| name | ci-flake-classifier |
| description | Classify CI failures on a PR as flaky or genuine using cross-PR recurrence, rerun detection, and symptom pattern matching. Use when a PR has failing CI checks and you need to know which are real regressions vs known flaky tests. |
| argument-hint | <PR number> [--deep] [--since Nd] |
CI Flake Classifier
Classifies CI failures on a PR as flaky or genuine by layering four signals:
- Cross-PR check recurrence — same CI job failed on other recent PRs (high)
- Cross-PR test recurrence — same specific test name failed on other PRs (very high,
--deep only)
- Rerun detection — check failed then passed on same commit SHA (high)
- Symptom pattern matching — error matches known flaky patterns like Cypress timeouts, ECONNRESET (moderate)
Arguments
$ARGUMENTS — one of:
- A PR number (e.g.
1234) — classify that PR's CI failures
- A PR number with
--deep (e.g. 1234 --deep) — also fetch logs from other PRs for test-level matching (slower, stronger signal)
- A PR number with
--since Nd (e.g. 1234 --since 14d) — widen the scan window (default: 7d)

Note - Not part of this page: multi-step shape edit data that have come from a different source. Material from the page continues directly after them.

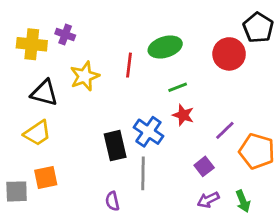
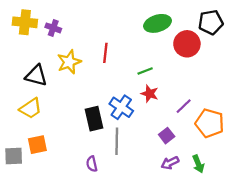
black pentagon: (258, 28) -> (211, 22), turned 30
yellow cross: (32, 44) -> (25, 22), moved
green ellipse: (165, 47) -> (157, 23), moved

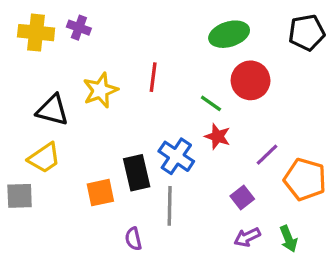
purple cross: (53, 28) -> (79, 28), moved
red circle: (187, 44) -> (251, 80), moved
green line: (145, 71) -> (211, 103), turned 56
orange square: (37, 145) -> (100, 193), moved
gray square: (14, 156) -> (20, 196), moved

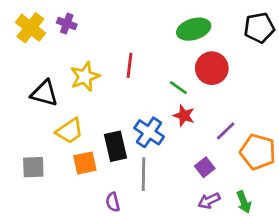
yellow cross: (36, 33) -> (30, 28), turned 32
yellow trapezoid: (44, 158) -> (70, 131), moved
gray square: (20, 196) -> (33, 167), moved

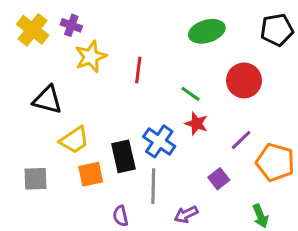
red circle: (212, 68) -> (244, 80), moved
yellow star: (85, 77) -> (91, 57), moved
purple arrow: (209, 201) -> (186, 214), moved

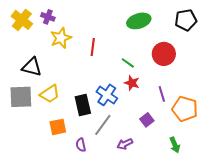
purple line: (241, 140) -> (162, 94), turned -63
orange square: (91, 174) -> (58, 127), moved
gray square: (36, 179) -> (21, 97), moved, size x1.4
gray line: (153, 186) -> (103, 125), turned 35

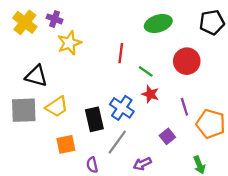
red line: (93, 47) -> (121, 53), moved

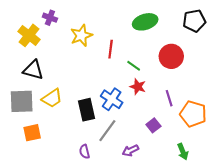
yellow cross: (25, 22) -> (29, 35), moved
yellow star: (69, 43) -> (81, 35), moved
orange square: (66, 144) -> (32, 133), moved

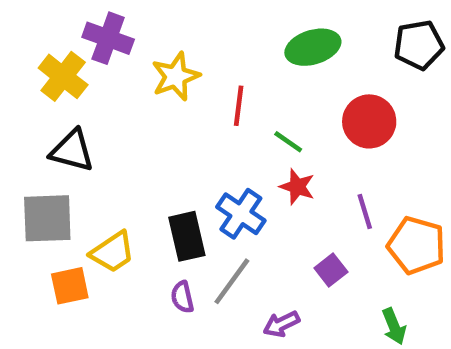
purple cross: (50, 18) -> (108, 38), size x1.5
yellow trapezoid: (52, 98) -> (113, 252), moved
purple semicircle: (84, 152) -> (182, 297), moved

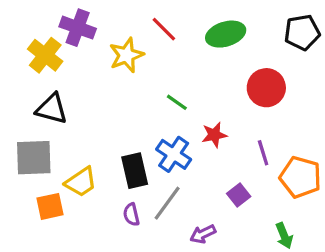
red line: (239, 106) -> (164, 29), moved, turned -52
green line: (288, 142) -> (177, 102), moved
red star: (297, 187) -> (214, 135), turned -30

- Empty — print usage and stop
If no arguments are provided, print:
Usage: /ci-flake-classifier <PR number> [--deep] [--since Nd]
Examples:
/ci-flake-classifier 1234
/ci-flake-classifier 1234 --deep
/ci-flake-classifier 1234 --since 14d
Prerequisites
gh CLI — authenticated and available
python3 — available in PATH
Execution
Step 1: Parse arguments and detect repo
owner=$(gh repo view --json owner --jq '.owner.login')
repo=$(gh repo view --json name --jq '.name')
Step 2: Run the classifier
Build the command from $ARGUMENTS:
python3 scripts/classify-ci-failures.py $ARGUMENTS --repo "$owner/$repo"
If --repo was already provided in $ARGUMENTS, don't add it again.
Capture the JSON output from stdout. Progress messages go to stderr.
Step 3: Interpret and present results
Parse the JSON output. The key fields:
{
"classifications": [
{
"check_name": "...",
"classification": "flaky | suspected_flaky | external_unknown | genuine | deterministic | unknown",
"confidence": "certain | high | moderate | low",
"signals": [{"type": "...", "strength": "...", "detail": "..."}],
"occurrences": 1,
"failing_tests": [{"name": "...", "file": "...", "error": "..."}]
}
],
"summary": {
"total_failures": 3,
"flaky": 1, "suspected_flaky": 0, "external_unknown": 1,
"genuine": 1, "deterministic": 0, "unknown": 0
},
"scan": {"prs_scanned": 28, "window_days": 7}
}
Step 4: Generate the report
## CI Failure Classification — PR #<number>
**<N> failures classified** — <scanned> PRs scanned (<window>d window)
| Check | Classification | Confidence | Signals |
|-------|---------------|------------|---------|
| <check_name> | ⚠️ Flaky | High | <signal details> |
| <check_name> | ❌ Genuine | High | No recurrence or symptom match |
| <check_name> | ⚠️ External | Low | External CI — logs not accessible |
| <check_name> | 🔧 Deterministic | Certain | Build/lint/type-check (never flaky) |
### Flaky Details
<For each flaky/suspected_flaky, list the signals and any failing test names>
### Genuine Failures
<For each genuine, list the failing tests — these need investigation>
### Recommendation
- <N> flaky — safe to rerun or ignore
- <N> genuine — investigate before merging
- <N> external — check Konflux/Prow UI manually
Classification Legend
| Classification | Icon | Meaning | Blocks merge? |
|---|
flaky | ⚠️ | Strong signal: recurrence or rerun detected | No |
suspected_flaky | ⚠️ | Moderate signal: symptom pattern match only | No |
external_unknown | ⚠️ | External CI (Konflux/Prow) — logs not accessible | No |
genuine | ❌ | No flaky signals — likely a real regression | Yes |
deterministic | 🔧 | Build/lint/type-check — never flaky | Yes |
unknown | ❓ | GHA check but couldn't extract test details | Yes |
Signal Strength
| Signal | Strength | What it means |
|---|
test_recurrence | Very high | Same test name failed on 2+ other PRs |
check_recurrence | High | Same CI job failed on 2+ other PRs |
rerun_detected | High | Failed then passed on same commit SHA |
symptom | Moderate | Error matches known flaky pattern |
external_ci | None | External CI system — informational only |
flaky requires at least one high/very-high signal. suspected_flaky has moderate signals only.